In the mid sixties, John Herbert moved away from teak when he designed a new dining set in African walnut for Younger. The firm was indicating a move away from popular taste and pioneering a new direction in furniture.
Younger's 60s furniture
By 1967, teak was so popular that John Nickson, Managing Director of A Younger Ltd, commented:
"instead of finding it difficult to purchase a teak dining set - as it was twelve years ago - the problem now is to find anything else!"
Younger was ready for a radical departure.
John Herbert and his assistant, Alan Pledge, spent a few weeks locked away in Herbert's home in Kent thinking up new ideas. Their new furniture was modern, but had the imposing grandeur of traditional Spanish design.
There was a hexagonal dining table mounted on a large central pedestal on a hexagonal plinth. This went with high backed, upholstered, dining chairs which were completely different from anything else on sale.
There were grand storage cabinets, 6 ft 6in in length in several, different designs. One had ecclesiastical looking doors with arched windows, guarded by diamond wire mesh. Another had Georgian style paneled doors, with large recessed circles resembling the front door of a grand town house in miniature. Both were mounted on large plinths, with a hint of the classical pillar and a heavy appearance.
Younger offered several very different finishes. There was a new wood, louro, from central Brazil, finished in a traditional polish. Furniture with this finish could have belonged to an important Mediterranean official, perhaps someone like James Bond might have visited on one of his missions. Younger also offered an entirely different look to the same furniture by using coloured veneers. They offered red, green or black stains, all transparent so that the grain pattern of the wood showed through. The traditional veneer finish appealed to the older generation; the coloured pieces were for the young.
As well as these finishes, there was also a white melamine, painted finish.
Younger's furniture from this period was seen in some of the most fashionable middle class houses. There was a small Younger unit in the melamine finish in Cliff Brumby's living room in the 1971 Michael Caine film 'Get Carter'. Brumby's living room contained a role call of design classics from the late sixties. He also had G-Plan's World's Most Comfortable Chair and a Parker Knoll recliner.
Younger's new furniture was for the expensive end of the market. It might have looked exciting, but it was out of reach for most people. The fashion for coloured woods did not last. Furniture was an expensive purchase that most people wanted to last several years. Coloured woods might well have been fashionable in the late 'sixties, but people wanted to keep their furniture until at least the late 'seventies and some for the rest of their lives.
There were radical new ideas in furniture in the early seventies. In 1970 there was a brief craze for wet-look synthetic upholstered furniture. The fashion did not last for more than a year. In 1971, the novelty of the Earls Court Furniture Show was an early waterbed. Younger introduced several innovative ranges of furniture in the seventies. The most successful was Toledo from 1972. This range borrowed heavily from traditional Spanish style. The popularity of Spanish holidays led to a greater appreciation of anything from Spain. Paella was a popular dish and people had a taste for Sangria. Younger's furniture was not as popular as package holidays though and it remained an expensive and exclusive product.

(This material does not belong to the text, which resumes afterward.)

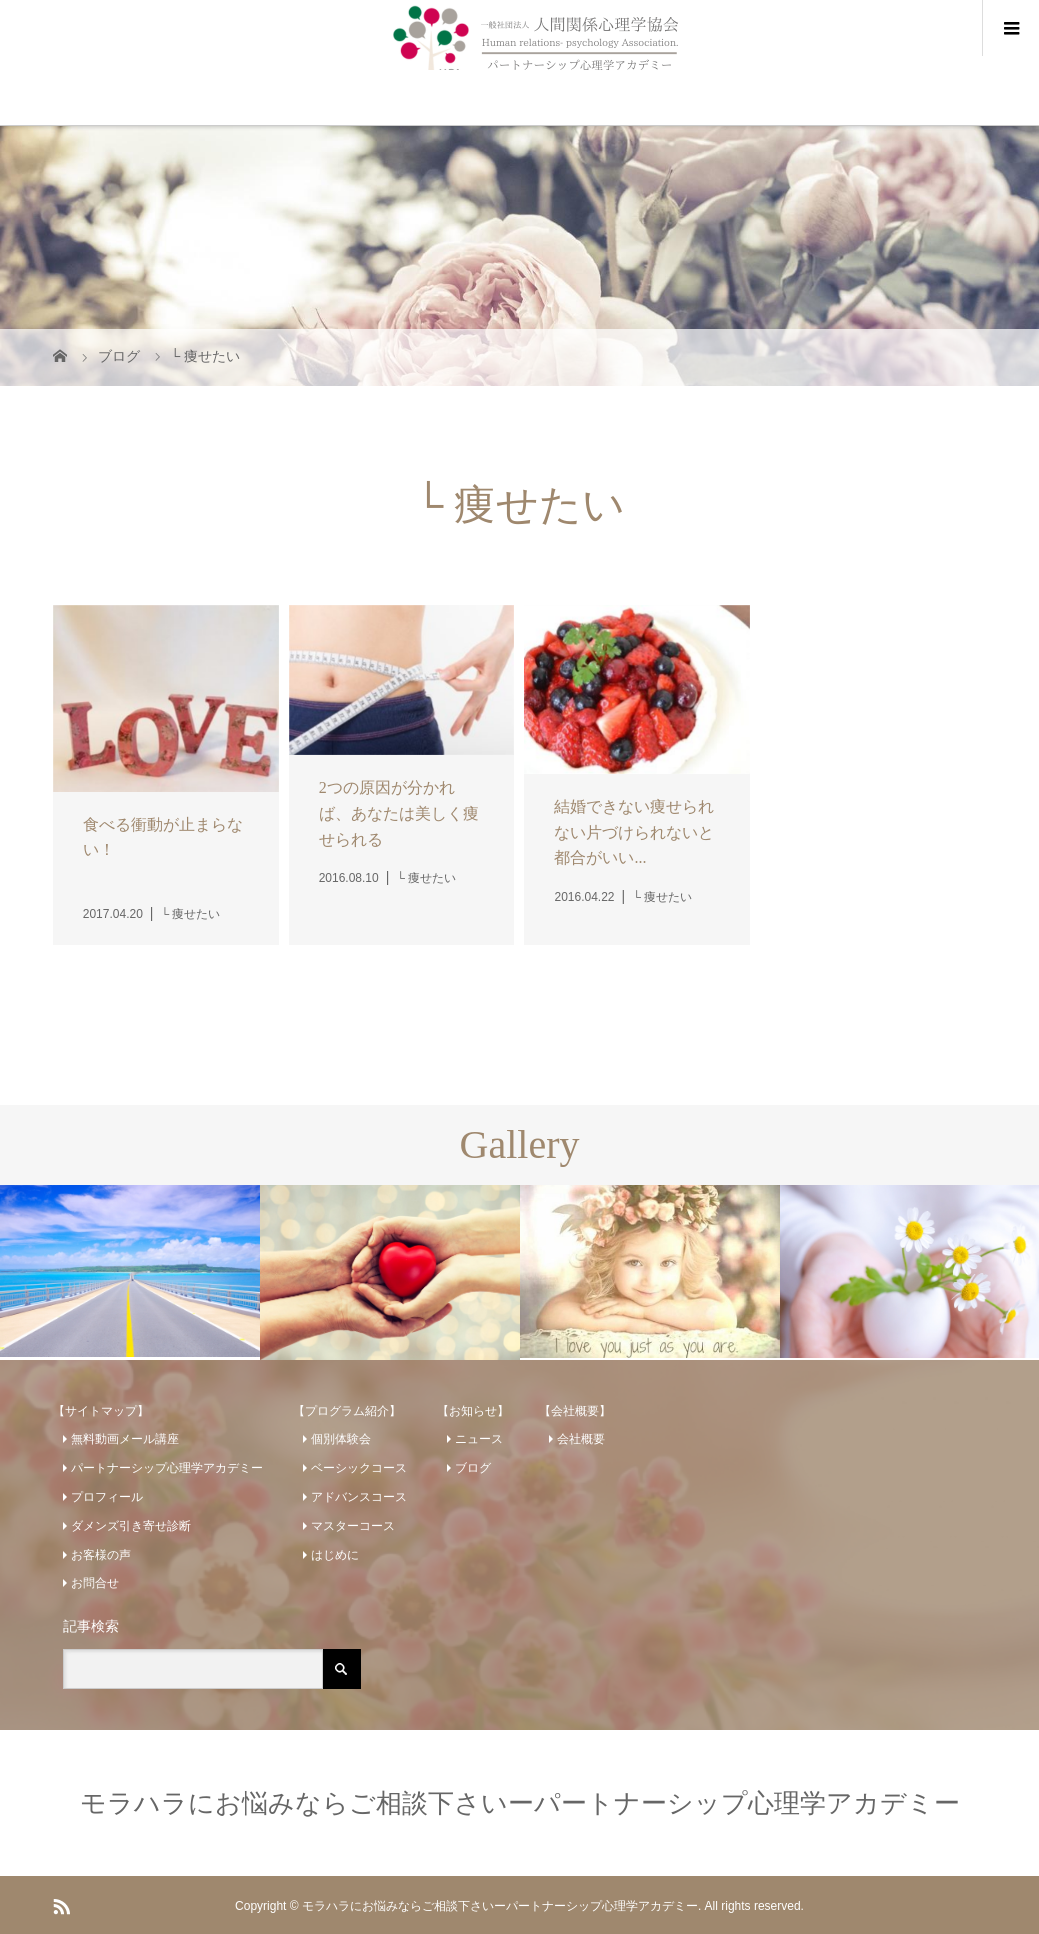 The width and height of the screenshot is (1039, 1934). I want to click on プロフィール, so click(107, 1497).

Buy Younger furniture secondhand
If you are looking for Younger furniture, there is a small, but regular quantity of sideboards and dining tables and chairs on eBay.
Younger teak sideboards sell for £200 to £400 on eBay. The Toledo range from the early 70s is something of a bargain. You can pick up the storage units for less than £100. Given the quality of the original manufacture this is amazingly cheap.